- The paper introduces ReDE-RF, which replaces hypothetical document generation with LLM-driven relevance estimation for improved dense retrieval.
- It combines a hybrid sparse-dense retrieval model with single-token relevance feedback, significantly reducing latency and resource dependency.
- Experimental results show up to 14% performance improvement and enhanced efficiency in low-resource settings, highlighting its practical scalability.
Zero-Shot Dense Retrieval with Embeddings from Relevance Feedback
The paper "Zero-Shot Dense Retrieval with Embeddings from Relevance Feedback" presents a novel approach to enhancing dense retrieval systems in the absence of relevance supervision. The authors introduce Real Document Embeddings from Relevance Feedback (ReDE-RF), a method that optimizes dense retrieval by reframing hypothetical document generation as a task of relevance estimation.

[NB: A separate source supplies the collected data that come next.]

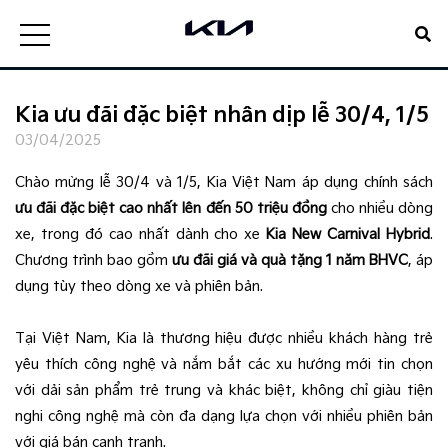
Kia ưu đãi đặc biệt nhân dịp lễ 30/4, 1/5
03/04/2025
Chào mừng lễ 30/4 và 1/5, Kia Việt Nam áp dụng chính sách
ưu đãi đặc biệt cao nhất lên đến 50 triệu đồng
cho nhiều dòng
xe, trong đó cao nhất dành cho xe
Kia New Carnival Hybrid
.
Chương trình bao gồm
ưu đãi giá và quà tặng 1 năm BHVC
, áp
dụng tùy theo dòng xe và phiên bản.
Tại Việt Nam, Kia là thương hiệu được nhiều khách hàng trẻ
yêu thích công nghệ và nắm bắt các xu hướng mới tin chọn
với dải sản phẩm trẻ trung và khác biệt, không chỉ giàu tiện
nghi công nghệ mà còn đa dạng lựa chọn với nhiều phiên bản
với giá bán cạnh tranh.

Background and Problem Statement
Dense retrieval has shown superior performance over traditional exact-term matching methods like BM25, especially with the advent of transformer-based models. However, constructing effective dense retrieval systems without substantial labeled data remains challenging. While prior works like HyDE addressed zero-shot retrieval by generating hypothetical documents via LLMs, these methods are heavily dependent on LLMs' parametric knowledge and can introduce inefficiencies and inaccuracies.
Proposed Method: ReDE-RF
ReDE-RF pivots from generating hypothetical documents to estimating relevance using LLMs:
- Initial Retrieval: It begins by leveraging a hybrid sparse-dense retrieval model to retrieve a set of initial candidate documents.
- Relevance Feedback: An LLM is employed to judge these documents' relevance, eliminating the necessity for domain-specific document generation.

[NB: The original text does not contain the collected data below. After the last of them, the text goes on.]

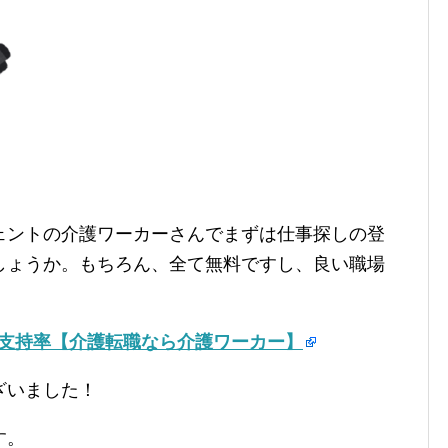
ェントの介護ワーカーさんでまずは仕事探しの登
しょうか。もちろん、全て無料ですし、良い職場
の支持率【介護転職なら介護ワーカー】
ざいました！
す。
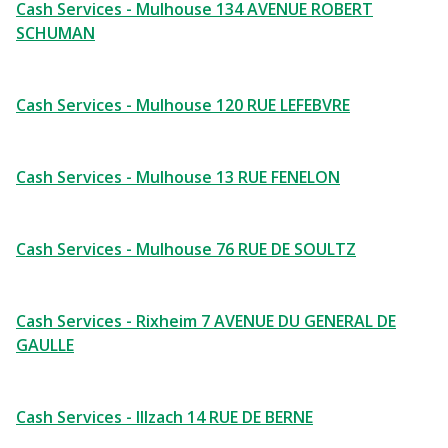
Cash Services - Mulhouse 134 AVENUE ROBERT
SCHUMAN
Cash Services - Mulhouse 120 RUE LEFEBVRE
Cash Services - Mulhouse 13 RUE FENELON
Cash Services - Mulhouse 76 RUE DE SOULTZ
Cash Services - Rixheim 7 AVENUE DU GENERAL DE
GAULLE
Cash Services - Illzach 14 RUE DE BERNE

- Query Representation Update: Based on the relevance feedback, the query representation is updated using embeddings from actual documents. This method promises efficiency by requiring only a single token output for relevance estimation instead of lengthy hypothetical document generation.
Experimental Results
ReDE-RF demonstrates substantial improvements over existing zero-shot dense retrieval methods across various datasets, particularly in low-resource environments. In specific benchmarks, ReDE-RF surpasses methods like HyDE by up to 14% without the need for relevance supervision. Furthermore, latency per query is significantly reduced, reinforcing the practical benefits of the approach in real-time applications.

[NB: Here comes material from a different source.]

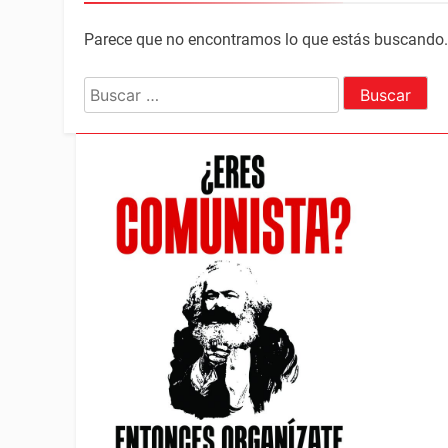
Parece que no encontramos lo que estás buscando
Buscar:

Implications and Future Directions
The theoretical implications of ReDE-RF are significant in addressing the limitations of LLM-reliant methods in dense retrieval, especially in scenarios involving out-of-domain corpora. The practical applicability is enhanced through improved efficiency and adaptability across different domains without the need for constant LLM input generation.
Future directions could include exploring methods to reduce ReDE-RF's dependency on initial retrieval quality, potentially examining ways to refine relevance feedback mechanisms or integrate more intelligent initial retrieval strategies. Furthermore, distilling ReDE-RF into smaller, more efficient models, as demonstrated, provides avenues to minimize LLM requirements at inference time, making it feasible for widespread adoption.
ReDE-RF provides a compelling alternative to existing zero-shot retrieval strategies, promising enhanced performance and efficiency by leveraging real document embeddings informed by relevance feedback rather than hypothetical document generation.